Vie d'Antonin Artaud

Peu avant Noël 1942, Robert Desnos adresse un courrier à Euphrasie Artaud : "Madame, dès le lendemain de votre visite je me suis occupé de votre fils et de mon ami. J'ai la joie de vous dire aujourd'hui que mes démarches ont abouti. Si vous êtes d'accord mon ami le Dr Ferdière de passage à Paris emmènera Antonin avec lui dans l'asile dont il est le Directeur et où il garantit qu'il sera bien nourri, bien traité et même qu'il jouira d'un relative liberté. L'hôpital dont il s'agit est celui de Rodez en Aveyron." Il laisse son numéro de téléphone en cas de besoin : Opéra 89-31. En janvier 1943, il avertit Gaston Ferdière : "Je suis allé à Ville-Evrard jeudi, Artaud devait partir le lendemain vendredi 22. Je l'ai trouvé en plein délire, parlant comme saint Jérôme et ne voulant plus partir parce qu'on l'éloignait des forces magiques qui travaillent pour lui. [...] il paraît bien installé dans ses phantasmes et difficile à guérir." Desnos ajoute en post-scriptum : "Artaud va certainement me considérer comme un persécuteur !"
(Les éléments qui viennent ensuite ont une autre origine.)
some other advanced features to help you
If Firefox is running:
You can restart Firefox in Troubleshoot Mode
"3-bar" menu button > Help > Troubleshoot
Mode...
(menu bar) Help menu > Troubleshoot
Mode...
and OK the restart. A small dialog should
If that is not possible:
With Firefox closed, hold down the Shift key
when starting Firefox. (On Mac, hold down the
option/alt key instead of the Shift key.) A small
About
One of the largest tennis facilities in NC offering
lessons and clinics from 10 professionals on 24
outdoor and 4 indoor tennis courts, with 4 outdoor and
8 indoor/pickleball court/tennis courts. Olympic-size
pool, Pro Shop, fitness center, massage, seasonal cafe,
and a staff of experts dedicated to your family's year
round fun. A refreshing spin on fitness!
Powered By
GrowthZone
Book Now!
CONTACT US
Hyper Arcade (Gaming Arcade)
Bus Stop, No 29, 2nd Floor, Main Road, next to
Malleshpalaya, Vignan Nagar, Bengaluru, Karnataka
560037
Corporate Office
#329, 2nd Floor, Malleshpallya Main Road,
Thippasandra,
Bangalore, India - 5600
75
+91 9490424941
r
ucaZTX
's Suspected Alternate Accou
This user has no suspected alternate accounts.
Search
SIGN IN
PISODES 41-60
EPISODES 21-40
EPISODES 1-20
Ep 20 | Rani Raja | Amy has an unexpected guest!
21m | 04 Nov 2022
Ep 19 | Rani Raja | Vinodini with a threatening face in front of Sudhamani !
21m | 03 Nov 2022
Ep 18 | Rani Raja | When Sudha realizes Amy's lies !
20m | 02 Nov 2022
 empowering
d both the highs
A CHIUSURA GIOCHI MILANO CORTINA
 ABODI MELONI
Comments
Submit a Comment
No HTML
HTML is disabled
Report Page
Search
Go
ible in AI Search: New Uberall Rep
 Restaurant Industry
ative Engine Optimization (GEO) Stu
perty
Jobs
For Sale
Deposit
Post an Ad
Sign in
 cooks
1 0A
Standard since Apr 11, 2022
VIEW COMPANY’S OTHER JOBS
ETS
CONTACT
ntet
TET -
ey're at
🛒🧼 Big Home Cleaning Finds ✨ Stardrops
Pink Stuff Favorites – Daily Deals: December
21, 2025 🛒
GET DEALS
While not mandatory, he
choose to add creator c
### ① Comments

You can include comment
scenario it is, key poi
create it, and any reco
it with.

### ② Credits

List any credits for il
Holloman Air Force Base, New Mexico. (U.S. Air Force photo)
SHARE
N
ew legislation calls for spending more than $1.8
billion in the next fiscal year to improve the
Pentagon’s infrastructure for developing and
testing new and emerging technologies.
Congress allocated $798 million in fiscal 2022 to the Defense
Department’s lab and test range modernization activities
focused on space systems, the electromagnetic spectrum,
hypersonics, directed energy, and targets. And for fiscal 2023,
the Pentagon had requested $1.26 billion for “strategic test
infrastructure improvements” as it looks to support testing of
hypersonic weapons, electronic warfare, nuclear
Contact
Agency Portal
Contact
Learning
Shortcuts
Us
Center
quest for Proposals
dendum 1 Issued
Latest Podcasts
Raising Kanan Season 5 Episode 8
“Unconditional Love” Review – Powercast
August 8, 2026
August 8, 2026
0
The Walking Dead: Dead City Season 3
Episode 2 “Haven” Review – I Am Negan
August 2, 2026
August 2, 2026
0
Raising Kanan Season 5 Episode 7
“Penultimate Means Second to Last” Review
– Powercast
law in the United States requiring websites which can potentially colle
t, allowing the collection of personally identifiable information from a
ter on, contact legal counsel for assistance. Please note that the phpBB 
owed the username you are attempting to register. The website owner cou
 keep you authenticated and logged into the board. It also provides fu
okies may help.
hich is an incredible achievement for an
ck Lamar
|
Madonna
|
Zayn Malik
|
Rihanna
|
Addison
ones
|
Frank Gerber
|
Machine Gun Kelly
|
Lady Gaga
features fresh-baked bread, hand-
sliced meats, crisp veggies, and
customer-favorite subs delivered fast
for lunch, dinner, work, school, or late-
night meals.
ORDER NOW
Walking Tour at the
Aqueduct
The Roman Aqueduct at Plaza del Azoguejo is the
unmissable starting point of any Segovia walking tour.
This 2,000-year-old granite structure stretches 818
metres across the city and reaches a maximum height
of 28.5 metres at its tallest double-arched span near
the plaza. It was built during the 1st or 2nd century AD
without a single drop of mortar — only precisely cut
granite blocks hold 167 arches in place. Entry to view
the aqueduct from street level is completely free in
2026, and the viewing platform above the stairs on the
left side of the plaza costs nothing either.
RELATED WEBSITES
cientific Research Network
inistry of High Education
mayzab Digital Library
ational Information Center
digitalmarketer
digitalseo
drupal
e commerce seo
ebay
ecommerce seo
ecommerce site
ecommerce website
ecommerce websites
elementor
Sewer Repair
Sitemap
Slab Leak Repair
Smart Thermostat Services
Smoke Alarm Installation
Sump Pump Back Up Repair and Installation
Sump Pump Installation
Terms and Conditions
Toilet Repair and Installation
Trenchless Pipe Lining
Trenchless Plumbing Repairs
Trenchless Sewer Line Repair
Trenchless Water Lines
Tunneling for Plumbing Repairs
Après six ans d'internement (à Sotteville-lès-Rouen, Sainte-Anne, Ville-Evrard) et quelques péripéties pour franchir la ligne de démarcation, Artaud arrive à Rodez le 11 février 1943. Ferdière l'invite à sa table, il l'invitera souvent. Artaud "engloutit bruyamment les aliments, les triture sur la nappe, rote en mesure, crache par terre et, avant la fin du repas, se met à genoux pour psalmodier." Plus tard, à Paris, invité chez les Dullin, il pisse sur le tapis au prétexte que les chiens le font bien.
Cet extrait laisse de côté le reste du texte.